Ditko was raised by working-class immigrants in depression-era Pennsylvania. "He preferred the company of his immediate family,” Bell writes, “and was uncomfortable with outsiders, even his cousins, in the home. His bedroom never changed, remaining the same as it was before he entered the Army.” There are occasional revealing anecdotes like that one, but the author can only spin a limp web from Ditko’s unavoidably patchy biographical details.

However, once Ditko embarks on his career (drawing everything from Westerns to romance for ad-hoc publisher Charlton, who only printed comics because “it was less expensive to keep their presses running than turn them off and on”) Bell’s nimble, unadorned prose seems to find its purpose. In the late 1950s Ditko started working for Marvel Comics in tandem with huckster/editor Stan Lee. It was the beginning of his creative prime, and the chapters devoted to this period – monster stories, Doctor Strange, Amazing Spider-man – are packed with insights that arrive almost off-handedly. Many, many writers bang on about how the “Spider-man Shrugged” sequence from ASM #33 (five pages of Peter Parker struggling then finally succeeding to dislodge a crushing pile of machinery and save Aunt May) is a formal masterpiece and incredibly influential and so on, but Bell circles back to the end of the previous issue, explaining how Ditko used an innovative deep-focus angle to magnify the hopeless enormity of his hero’s plight.

The critic fruitfully compares Ditko to fellow Marvel legend Jack Kirby: where the latter’s stories focus on majestic battles and trippy cosmic grandeur (his final major series was about warring planets populated by literal gods), Ditko dwelt on scrawny angst and street-level realism.
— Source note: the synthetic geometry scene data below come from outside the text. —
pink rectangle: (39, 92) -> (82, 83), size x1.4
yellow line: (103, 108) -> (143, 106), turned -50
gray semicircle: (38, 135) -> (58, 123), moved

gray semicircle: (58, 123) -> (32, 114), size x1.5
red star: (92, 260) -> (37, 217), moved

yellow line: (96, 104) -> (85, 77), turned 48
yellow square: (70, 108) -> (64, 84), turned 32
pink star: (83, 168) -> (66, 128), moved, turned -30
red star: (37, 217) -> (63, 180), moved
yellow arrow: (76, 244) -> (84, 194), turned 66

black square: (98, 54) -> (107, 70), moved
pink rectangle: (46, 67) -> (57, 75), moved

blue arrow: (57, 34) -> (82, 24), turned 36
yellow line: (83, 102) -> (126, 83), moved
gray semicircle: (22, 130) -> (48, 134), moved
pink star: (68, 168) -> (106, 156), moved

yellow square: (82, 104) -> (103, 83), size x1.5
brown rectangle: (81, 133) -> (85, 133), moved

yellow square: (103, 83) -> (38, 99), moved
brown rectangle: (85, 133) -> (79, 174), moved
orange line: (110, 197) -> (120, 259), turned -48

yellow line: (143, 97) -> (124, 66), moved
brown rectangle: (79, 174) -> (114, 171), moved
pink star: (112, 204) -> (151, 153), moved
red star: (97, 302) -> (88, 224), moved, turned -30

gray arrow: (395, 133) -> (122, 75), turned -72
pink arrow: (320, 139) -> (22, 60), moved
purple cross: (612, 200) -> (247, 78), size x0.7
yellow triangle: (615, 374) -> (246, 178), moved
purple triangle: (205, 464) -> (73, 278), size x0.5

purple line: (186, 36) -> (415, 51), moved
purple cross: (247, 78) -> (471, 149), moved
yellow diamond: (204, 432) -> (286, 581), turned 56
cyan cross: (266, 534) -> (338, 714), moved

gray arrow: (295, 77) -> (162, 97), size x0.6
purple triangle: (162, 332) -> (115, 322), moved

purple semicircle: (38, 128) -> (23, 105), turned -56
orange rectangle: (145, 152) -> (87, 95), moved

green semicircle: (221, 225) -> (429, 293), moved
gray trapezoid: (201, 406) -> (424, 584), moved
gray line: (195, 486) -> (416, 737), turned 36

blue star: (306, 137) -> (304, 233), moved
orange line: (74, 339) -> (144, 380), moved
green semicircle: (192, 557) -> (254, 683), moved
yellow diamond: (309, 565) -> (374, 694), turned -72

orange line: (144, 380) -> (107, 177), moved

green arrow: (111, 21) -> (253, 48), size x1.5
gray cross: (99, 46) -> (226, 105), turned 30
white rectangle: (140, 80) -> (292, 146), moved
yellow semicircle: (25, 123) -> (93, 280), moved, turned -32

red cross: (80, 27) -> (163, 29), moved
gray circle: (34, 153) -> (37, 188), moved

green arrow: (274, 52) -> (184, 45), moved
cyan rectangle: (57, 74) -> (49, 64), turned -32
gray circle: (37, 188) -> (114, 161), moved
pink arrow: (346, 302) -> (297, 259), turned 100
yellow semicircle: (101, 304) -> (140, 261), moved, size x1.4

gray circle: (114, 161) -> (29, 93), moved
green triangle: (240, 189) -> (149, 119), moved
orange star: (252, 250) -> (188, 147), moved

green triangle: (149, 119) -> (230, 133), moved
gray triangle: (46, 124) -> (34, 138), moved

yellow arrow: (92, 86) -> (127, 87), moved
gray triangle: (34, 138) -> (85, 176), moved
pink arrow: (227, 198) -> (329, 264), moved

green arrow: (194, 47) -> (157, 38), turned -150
Peter Parker was “the first person whose life actually got worse after becoming a superhero,” a wallflower whose new powers exacerbated his problems. He and his foes were rendered freakish in an ordinary way, distinct from the grotesque glamour of a Joker. Bell gets a perfect quote from one younger cartoonist: "I acknowledge that Kirby is the King, but when you draw Ben Grimm reaching for the salt with the same intensity as you draw Armageddon, it lacks the impact Ditko could create." Although Ditko and Kirby would both leave Marvel over its greedy denial of their artistic control and creators’ rights, the former’s adoption of Objectivism spurred him to walk away first.

Ditko's increasingly Manichean adherence to Ayn Rand’s altruism-scorning philosophy only makes this story more tragic. Bell is obviously sympathetic to the moral conviction that inspired his subject to create ideological mouthpieces like The Question -whose very mask, a blank face, elides all ambiguity and nuance - but at the same time he uses exacting reproductions to exhaustively document Objectivism’s debilitating effect on the comics. Drifting towards the margins of a disreputable medium, Ditko subsisted on vague hackwork for mainstream publishers (reduced to illustrating a Transformers colouring book in 1985, the pathologically humble master shrugged that “Work is work”) while self-publishing didactic Randian tracts.

The latter are often brilliantly designed, experimental and independent before those adjectives became cartooning movements, but they’re also maddening to read. At his book’s recent Toronto launch, Bell related a ruefully funny anecdote about his apologetic pilgrimage to Ditko’s NYC studio, having upset the old man by publishing an imaginary tale that involved him. Displaying the same easygoing sense of humour that once moved him to draft a six-page memo explaining why The Question would never use sarcasm, subject informed biographer that “historical fiction is an oxymoron.” Ditko has become an inverted Vertov, rejecting characterization and even drama itself to broadcast his Truth. It’s sadly ironic: Bell’s rousing critique shows that the recluse created his greatest strips in collaboration.